### [DATA RECORDS]
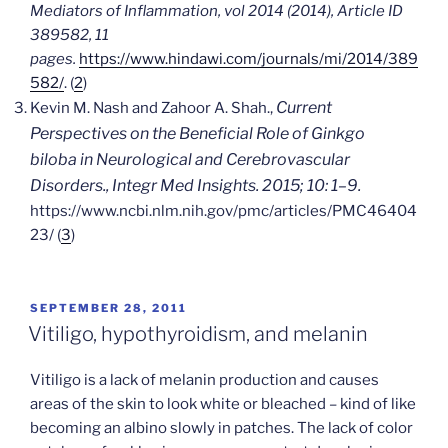
Mediators of Inflammation, vol 2014 (2014), Article ID
389582, 11
pages.
https://www.hindawi.com/journals/mi/2014/389
582/
. (
2
)
Current
Kevin M. Nash and Zahoor A. Shah.,
Perspectives on the Beneficial Role of Ginkgo
biloba in Neurological and Cerebrovascular
Disorders.,
Integr Med Insights
. 2015; 10: 1–9.
https://www.ncbi.nlm.nih.gov/pmc/articles/PMC46404
23/ (
3
)
POSTED
SEPTEMBER 28, 2011
ON
Vitiligo, hypothyroidism, and melanin
Vitiligo is a lack of melanin production and causes
areas of the skin to look white or bleached – kind of like
becoming an albino slowly in patches. The lack of color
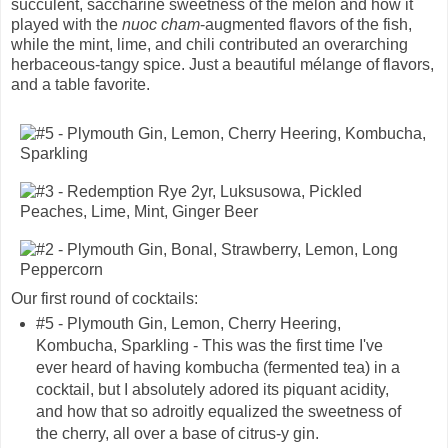
succulent, saccharine sweetness of the melon and how it
played with the
nuoc cham
-augmented flavors of the fish,
while the mint, lime, and chili contributed an overarching
herbaceous-tangy spice. Just a beautiful mélange of flavors,
and a table favorite.
Our first round of cocktails:
#5 - Plymouth Gin, Lemon, Cherry Heering,
Kombucha, Sparkling - This was the first time I've
ever heard of having kombucha (fermented tea) in a
cocktail, but I absolutely adored its piquant acidity,
and how that so adroitly equalized the sweetness of
the cherry, all over a base of citrus-y gin.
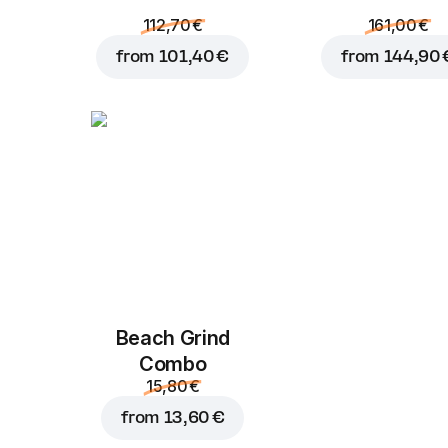
112,70 €
161,00 €
from
101,40 €
from
144,90 
Beach Grind
Combo
15,80 €
from
13,60 €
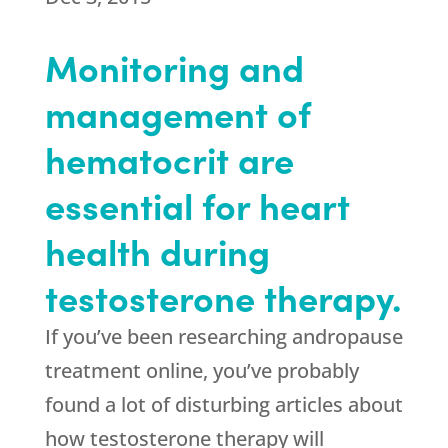
Monitoring and
management of
hematocrit are
essential for heart
health during
testosterone therapy.
If you’ve been researching andropause
treatment online, you’ve probably
found a lot of disturbing articles about
how testosterone therapy will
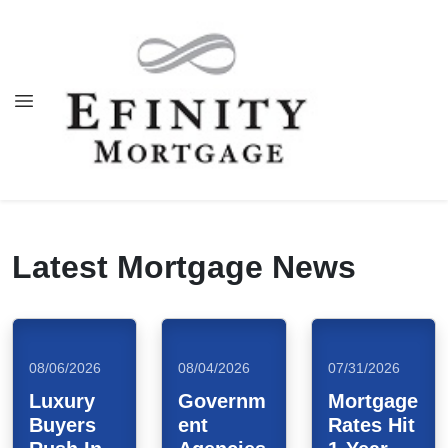
Latest Mortgage News
08/06/2026
08/04/2026
07/31/2026
Luxury
Governm
Mortgage
Buyers
ent
Rates Hit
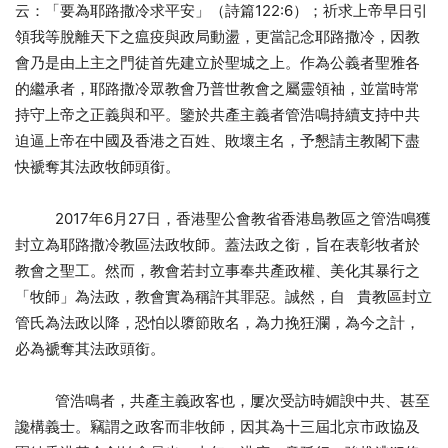
云：「要為耶路撒冷求平安」（詩篇122:6）；祈求上帝早日引
領我等脫離天下之瘟疫與政局動盪，更當記念耶路撒冷，因教
會乃是由上主之門徒首先建立於聖城之上。作為公義者聖雅各
的繼承者，耶路撒冷眾教會乃普世教會之屬靈領袖，並當時常
持守上帝之正義與和平。鑒於共產主義者管浩鳴持續支持中共
迫逼上帝在中國及香港之百姓、敗壞主名，予懇請主教閣下盡
快褫奪其法政牧師頭銜。
2017年6月27日，香港聖公會教省香港島教區之管浩鳴獲
封立為耶路撒冷教區法政牧師。蓋法政之銜，旨在表彰牧者於
教會之聖工。然而，教會若封立事奉共產政權、美化其暴行之
「牧師」為法政，教會實為稱許其罪惡。誠然，自 貴教區封立
管氏為法政以降，恐怕以隳節敗名，為力挽狂瀾，為今之計，
必為褫奪其法政頭銜。
管浩鳴者，共產主義政客也，屢次受訪時媚諛中共、甚至
讒構義士。竊謂之政客而非牧師，因其為十三屆北京市政協及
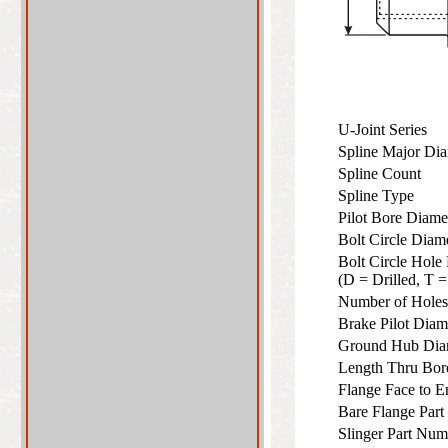
U-Joint Series
Spline Major Di
Spline Count
Spline Type
Pilot Bore Diam
Bolt Circle Dia
Bolt Circle Hole
(D = Drilled, T
Number of Hol
Brake Pilot Dia
Ground Hub Di
Length Thru Bo
Flange Face to 
Bare Flange Par
Slinger Part Num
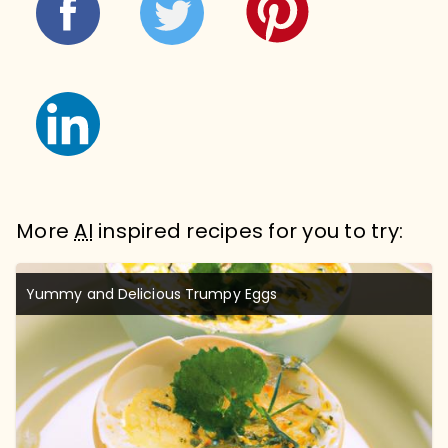
More
AI
inspired recipes for you to try:
Yummy and Delicious Trumpy Eggs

### [EXERCISE AIM]
Please print every record above exactly, but leave the pictures out.

### [OUTPUT BELOW]
Mediators of Inflammation, vol 2014 (2014), Article ID
389582, 11
pages.
https://www.hindawi.com/journals/mi/2014/389
582/
. (
2
)
Current
Kevin M. Nash and Zahoor A. Shah.,
Perspectives on the Beneficial Role of Ginkgo
biloba in Neurological and Cerebrovascular
Disorders.,
Integr Med Insights
. 2015; 10: 1–9.
https://www.ncbi.nlm.nih.gov/pmc/articles/PMC46404
23/ (
3
)
POSTED
SEPTEMBER 28, 2011
ON
Vitiligo, hypothyroidism, and melanin
Vitiligo is a lack of melanin production and causes
areas of the skin to look white or bleached – kind of like
becoming an albino slowly in patches. The lack of color
succulent, saccharine sweetness of the melon and how it
played with the
nuoc cham
-augmented flavors of the fish,
while the mint, lime, and chili contributed an overarching
herbaceous-tangy spice. Just a beautiful mélange of flavors,
and a table favorite.
Our first round of cocktails:
#5 - Plymouth Gin, Lemon, Cherry Heering,
Kombucha, Sparkling - This was the first time I've
ever heard of having kombucha (fermented tea) in a
cocktail, but I absolutely adored its piquant acidity,
and how that so adroitly equalized the sweetness of
the cherry, all over a base of citrus-y gin.
112,70 €
161,00 €
from
101,40 €
from
144,90 
Beach Grind
Combo
15,80 €
from
13,60 €
Monitoring and
management of
hematocrit are
essential for heart
health during
testosterone therapy.
If you’ve been researching andropause
treatment online, you’ve probably
found a lot of disturbing articles about
how testosterone therapy will
Latest Mortgage News
08/06/2026
08/04/2026
07/31/2026
Luxury
Governm
Mortgage
Buyers
ent
Rates Hit
云：「要為耶路撒冷求平安」（詩篇122:6）；祈求上帝早日引
領我等脫離天下之瘟疫與政局動盪，更當記念耶路撒冷，因教
會乃是由上主之門徒首先建立於聖城之上。作為公義者聖雅各
的繼承者，耶路撒冷眾教會乃普世教會之屬靈領袖，並當時常
持守上帝之正義與和平。鑒於共產主義者管浩鳴持續支持中共
迫逼上帝在中國及香港之百姓、敗壞主名，予懇請主教閣下盡
快褫奪其法政牧師頭銜。
2017年6月27日，香港聖公會教省香港島教區之管浩鳴獲
封立為耶路撒冷教區法政牧師。蓋法政之銜，旨在表彰牧者於
教會之聖工。然而，教會若封立事奉共產政權、美化其暴行之
「牧師」為法政，教會實為稱許其罪惡。誠然，自 貴教區封立
管氏為法政以降，恐怕以隳節敗名，為力挽狂瀾，為今之計，
必為褫奪其法政頭銜。
管浩鳴者，共產主義政客也，屢次受訪時媚諛中共、甚至
讒構義士。竊謂之政客而非牧師，因其為十三屆北京市政協及
U-Joint Series
Spline Major Di
Spline Count
Spline Type
Pilot Bore Diam
Bolt Circle Dia
Bolt Circle Hole
(D = Drilled, T
Number of Hol
Brake Pilot Dia
Ground Hub Di
Length Thru Bo
Flange Face to 
Bare Flange Par
Slinger Part Num
More
AI
inspired recipes for you to try:
Yummy and Delicious Trumpy Eggs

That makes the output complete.